Soon after this, the Duke of Lancaster, Henry's father, died, and then Richard, instead of allowing his cousin to succeed to the immense estates which his father left, confiscated all the property, under the pretext that Henry had forfeited it, and so converted it to his own use. This last outrage aroused Henry to such a pitch of indignation that he resolved to invade England, depose Richard, and claim the crown for himself.

This plan was carried into effect. Henry raised an armament, crossed the Channel, and landed in England. The people took sides. A great majority sided with Henry. A full account of this insurrection and invasion is given in our history of Richard II. All that it is necessary to say here is that the revolution was effected. Richard was deposed, and Henry obtained possession of the kingdom. It was thus that the house of Lancaster first became established on the throne.

But you will very naturally wonder where the representatives of the second brother in Edward the Third's family were all this time, and why, when Richard was deposed, who was the son of the first brother, they did not appear, and advance their claims in competition with Henry. The reason was because there was no male heir of that branch living in that line. You will see by referring again to the table that the only child of Lionel, the second brother, was Philippa, a girl. She had a son, it is true, Roger Mortimer, as appears by the table; but he was yet very young, and could do nothing to assert the claims of his line. Besides, Henry pretended that, together with his claims to the throne through his father, he had others more ancient and better founded still through his mother, who, as he attempted to prove, was descended from an English king who reigned before Edward III. The people of England, as they wished to have Henry for king, were very easily satisfied with his arguments, and so it was settled that he should reign. The line of this second brother, however, did not give up their claims, but reserved them, intending to rise and assert them on the very first favorable opportunity.
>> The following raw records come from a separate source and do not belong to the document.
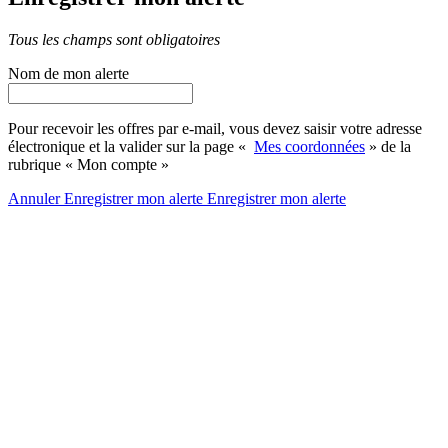
Tous les champs sont obligatoires
Nom de mon alerte
Pour recevoir les offres par e-mail, vous devez saisir votre adresse
électronique et la valider sur la page «
Mes coordonnées
» de la
rubrique « Mon compte »
Annuler
Enregistrer mon alerte
Enregistrer
mon alerte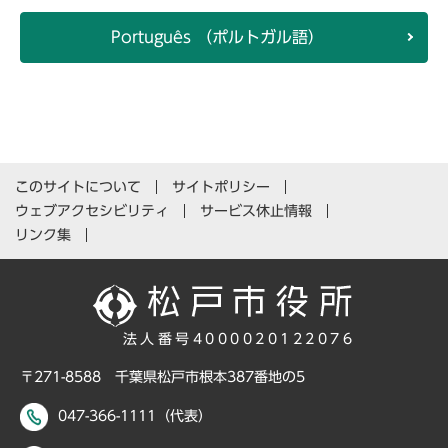
Português （ポルトガル語）
このサイトについて
サイトポリシー
ウェブアクセシビリティ
サービス休止情報
リンク集
法人番号4000020122076
〒271-8588 千葉県松戸市根本387番地の5
047-366-1111（代表）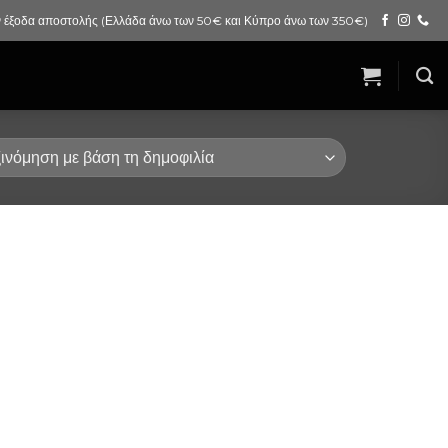
 έξοδα αποστολής (Ελλάδα άνω των 50€ και Κύπρο άνω των 350€)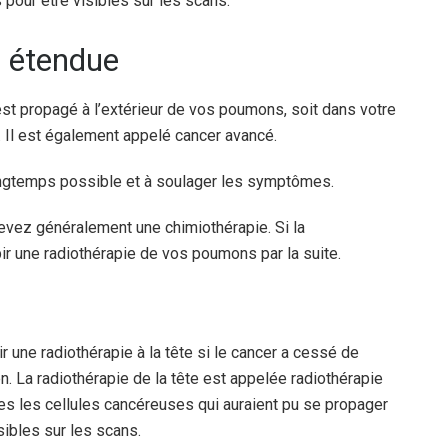
 pour être visibles sur les scans.
e étendue
est propagé à l’extérieur de vos poumons, soit dans votre
s. Il est également appelé cancer avancé.
 longtemps possible et à soulager les symptômes.
evez généralement une chimiothérapie. Si la
ir une radiothérapie de vos poumons par la suite.
 une radiothérapie à la tête si le cancer a cessé de
. La radiothérapie de la tête est appelée radiothérapie
utes les cellules cancéreuses qui auraient pu se propager
sibles sur les scans.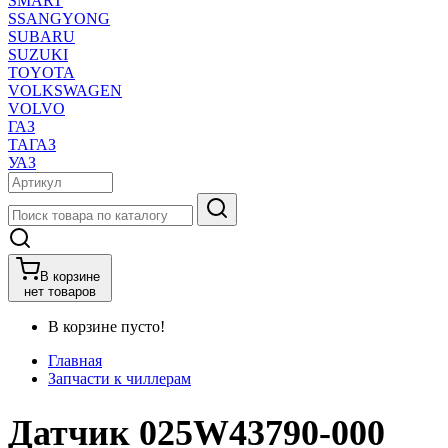
SMART
SSANGYONG
SUBARU
SUZUKI
TOYOTA
VOLKSWAGEN
VOLVO
ГАЗ
ТАГАЗ
УАЗ
В корзине
нет товаров
В корзине пусто!
Главная
Запчасти к чиллерам
Датчик 025W43790-000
Henry reigned about thirteen years, and then was succeeded by his son, Henry V., as appears by the table. There was no attempt to disturb the Lancastrian line in their possession of the throne during these two reigns. The attention, both of the kings and of the people, during all this period, was almost wholly engrossed in the wars which they were waging in France. These wars were very successful. The English conquered province after province and castle after castle, until at length almost the whole country was brought under their sway.

This state of things continued until the death of Henry V., which took place in 1422. He left for his heir a little son, named also Henry, then only about nine months old. This infant was at once invested with the royal authority as King of England and France, under the title of Henry VI., as seen by the table. It was this Henry who, when he arrived at maturity, became the husband of Margaret of Anjou, the subject of this volume. It was during his reign, too, that the first effective attempt was made to dispute the right of the house of Lancaster to the throne, and it was in the terrible contests which this attempt brought on that Margaret displayed the extraordinary military heroism for which she became so renowned. I shall relate the early history of this king, and explain the nature of the combination which was formed during his reign against the Lancastrian line, in a subsequent chapter, after first giving a brief account of such of the manners and customs of those times as are necessary to a proper understanding of the story.